● Your assignment
Output word for word the lines from the one with "redes på forskellige" to the final line of the data, both ends included, but skip the pictures.

****************************************

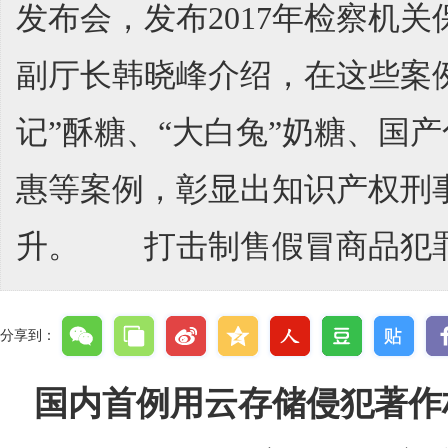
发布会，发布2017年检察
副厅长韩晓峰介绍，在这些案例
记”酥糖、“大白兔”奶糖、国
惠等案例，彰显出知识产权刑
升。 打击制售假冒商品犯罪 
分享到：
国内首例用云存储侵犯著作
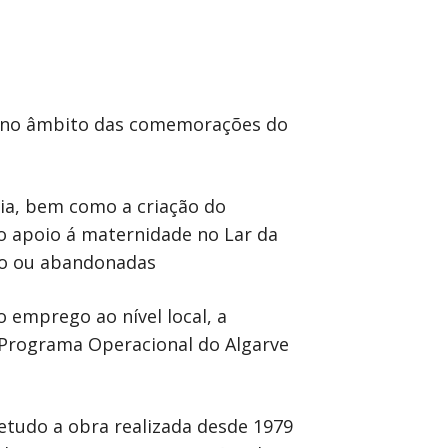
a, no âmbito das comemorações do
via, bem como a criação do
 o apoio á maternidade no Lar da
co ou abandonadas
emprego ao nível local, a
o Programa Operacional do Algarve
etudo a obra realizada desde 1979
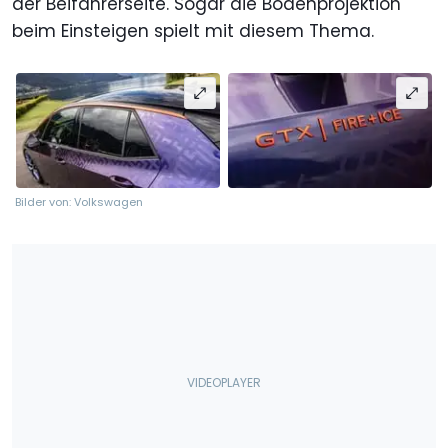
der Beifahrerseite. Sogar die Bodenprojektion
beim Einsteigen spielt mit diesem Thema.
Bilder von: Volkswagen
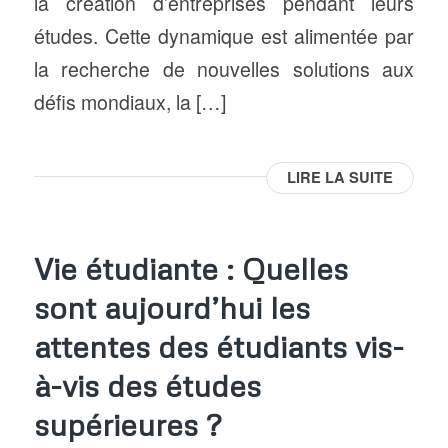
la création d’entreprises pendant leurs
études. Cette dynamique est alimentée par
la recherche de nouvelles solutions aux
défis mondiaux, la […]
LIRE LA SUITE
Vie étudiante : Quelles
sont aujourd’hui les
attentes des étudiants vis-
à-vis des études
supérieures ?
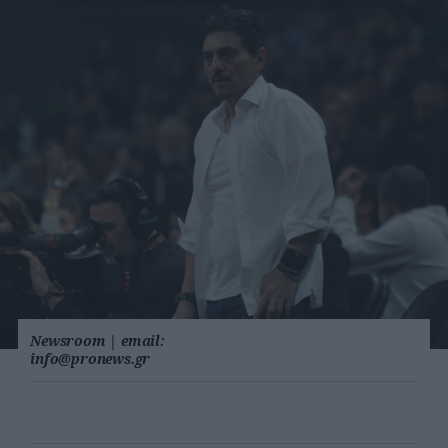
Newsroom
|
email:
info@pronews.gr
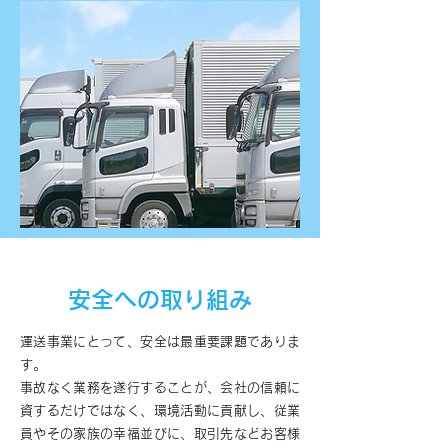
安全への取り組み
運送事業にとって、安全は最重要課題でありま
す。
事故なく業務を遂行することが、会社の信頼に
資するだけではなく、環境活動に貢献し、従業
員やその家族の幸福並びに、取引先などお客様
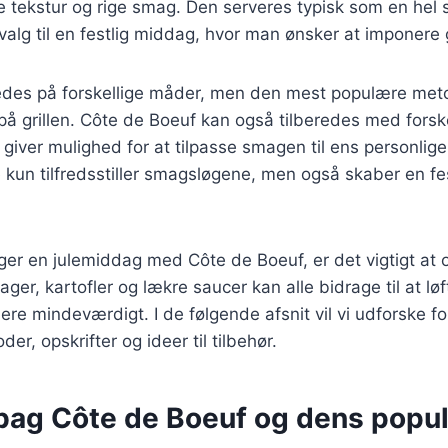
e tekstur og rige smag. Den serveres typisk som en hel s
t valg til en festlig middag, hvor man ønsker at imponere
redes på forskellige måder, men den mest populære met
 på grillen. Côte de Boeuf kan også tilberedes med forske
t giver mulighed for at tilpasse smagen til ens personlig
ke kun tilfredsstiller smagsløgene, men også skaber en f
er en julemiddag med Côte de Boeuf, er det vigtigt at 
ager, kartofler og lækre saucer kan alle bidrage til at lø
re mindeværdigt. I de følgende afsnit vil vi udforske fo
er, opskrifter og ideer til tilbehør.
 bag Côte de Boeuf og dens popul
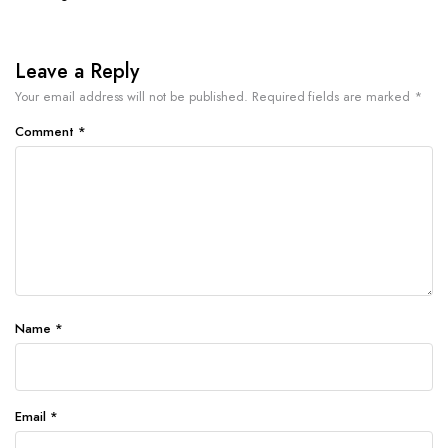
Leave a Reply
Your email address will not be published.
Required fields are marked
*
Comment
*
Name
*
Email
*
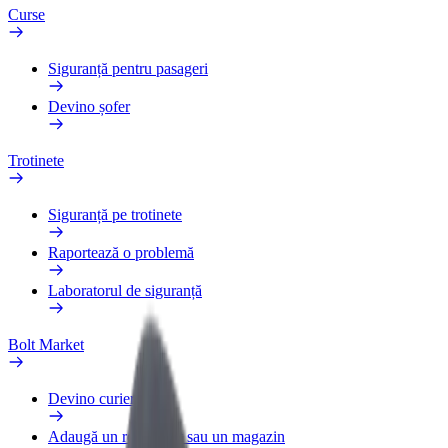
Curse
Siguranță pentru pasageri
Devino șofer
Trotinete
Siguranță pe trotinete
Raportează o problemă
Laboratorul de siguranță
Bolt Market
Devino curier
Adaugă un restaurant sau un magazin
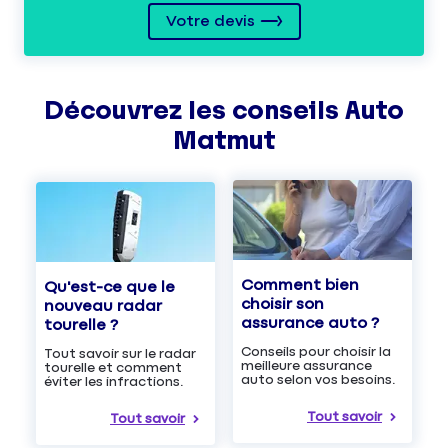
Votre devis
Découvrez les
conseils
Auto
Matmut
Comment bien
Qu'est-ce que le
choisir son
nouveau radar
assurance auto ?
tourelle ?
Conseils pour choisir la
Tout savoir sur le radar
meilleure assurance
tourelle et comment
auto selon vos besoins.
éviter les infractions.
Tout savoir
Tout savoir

****************************************

● Written answer
redes på forskellige måder, men den mest populære met
 på grillen. Côte de Boeuf kan også tilberedes med forske
t giver mulighed for at tilpasse smagen til ens personlig
ke kun tilfredsstiller smagsløgene, men også skaber en f
er en julemiddag med Côte de Boeuf, er det vigtigt at 
ager, kartofler og lækre saucer kan alle bidrage til at lø
re mindeværdigt. I de følgende afsnit vil vi udforske fo
er, opskrifter og ideer til tilbehør.
 bag Côte de Boeuf og dens popul
Leave a Reply
Your email address will not be published.
Required fields are marked
*
Comment
*
Name
*
Email
*
Curse
Siguranță pentru pasageri
Devino șofer
Trotinete
Siguranță pe trotinete
Raportează o problemă
Laboratorul de siguranță
Bolt Market
Devino curier
Adaugă un restaurant sau un magazin
Votre devis
Découvrez les
conseils
Auto
Matmut
Comment bien
Qu'est-ce que le
choisir son
nouveau radar
assurance auto ?
tourelle ?
Conseils pour choisir la
Tout savoir sur le radar
meilleure assurance
tourelle et comment
auto selon vos besoins.
éviter les infractions.
Tout savoir
Tout savoir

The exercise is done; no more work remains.